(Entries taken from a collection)

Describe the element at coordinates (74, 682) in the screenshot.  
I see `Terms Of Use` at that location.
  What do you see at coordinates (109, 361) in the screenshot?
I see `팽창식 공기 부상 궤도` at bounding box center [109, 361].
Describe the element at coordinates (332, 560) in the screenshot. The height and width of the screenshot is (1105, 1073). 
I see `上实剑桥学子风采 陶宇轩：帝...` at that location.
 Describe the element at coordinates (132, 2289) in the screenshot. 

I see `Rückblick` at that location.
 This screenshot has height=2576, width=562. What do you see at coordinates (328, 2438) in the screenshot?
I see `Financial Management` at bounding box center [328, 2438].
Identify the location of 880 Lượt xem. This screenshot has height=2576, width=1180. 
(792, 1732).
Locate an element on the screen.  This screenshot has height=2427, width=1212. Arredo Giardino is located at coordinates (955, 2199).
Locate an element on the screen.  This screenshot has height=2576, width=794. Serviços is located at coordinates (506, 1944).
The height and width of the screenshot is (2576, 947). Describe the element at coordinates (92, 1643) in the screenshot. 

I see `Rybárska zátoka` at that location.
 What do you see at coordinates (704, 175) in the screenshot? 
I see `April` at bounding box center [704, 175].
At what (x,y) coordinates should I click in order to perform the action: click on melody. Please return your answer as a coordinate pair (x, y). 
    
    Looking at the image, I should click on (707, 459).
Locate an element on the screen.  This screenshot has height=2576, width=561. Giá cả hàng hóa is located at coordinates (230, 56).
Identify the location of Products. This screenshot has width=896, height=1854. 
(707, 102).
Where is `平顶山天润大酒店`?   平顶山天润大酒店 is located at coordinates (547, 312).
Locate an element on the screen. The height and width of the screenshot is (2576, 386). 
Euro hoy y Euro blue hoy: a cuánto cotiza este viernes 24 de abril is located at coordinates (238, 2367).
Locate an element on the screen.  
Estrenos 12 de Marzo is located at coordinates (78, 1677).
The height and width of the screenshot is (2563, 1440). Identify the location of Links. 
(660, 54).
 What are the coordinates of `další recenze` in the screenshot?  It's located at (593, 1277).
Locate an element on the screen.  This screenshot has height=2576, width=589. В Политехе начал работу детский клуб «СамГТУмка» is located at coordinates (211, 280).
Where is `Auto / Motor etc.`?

* [EXERCISE OBJECTIVE]: The line containing "The height and width of the screenshot is (2563, 1440)." and all lines after it, to the end of the records, are to be output exactly and alone.

* [RESULT FOR THIS EXERCISE]:
The height and width of the screenshot is (2563, 1440). Identify the location of Links. 
(660, 54).
 What are the coordinates of `další recenze` in the screenshot?  It's located at (593, 1277).
Locate an element on the screen.  This screenshot has height=2576, width=589. В Политехе начал работу детский клуб «СамГТУмка» is located at coordinates (211, 280).
Where is `Auto / Motor etc.`?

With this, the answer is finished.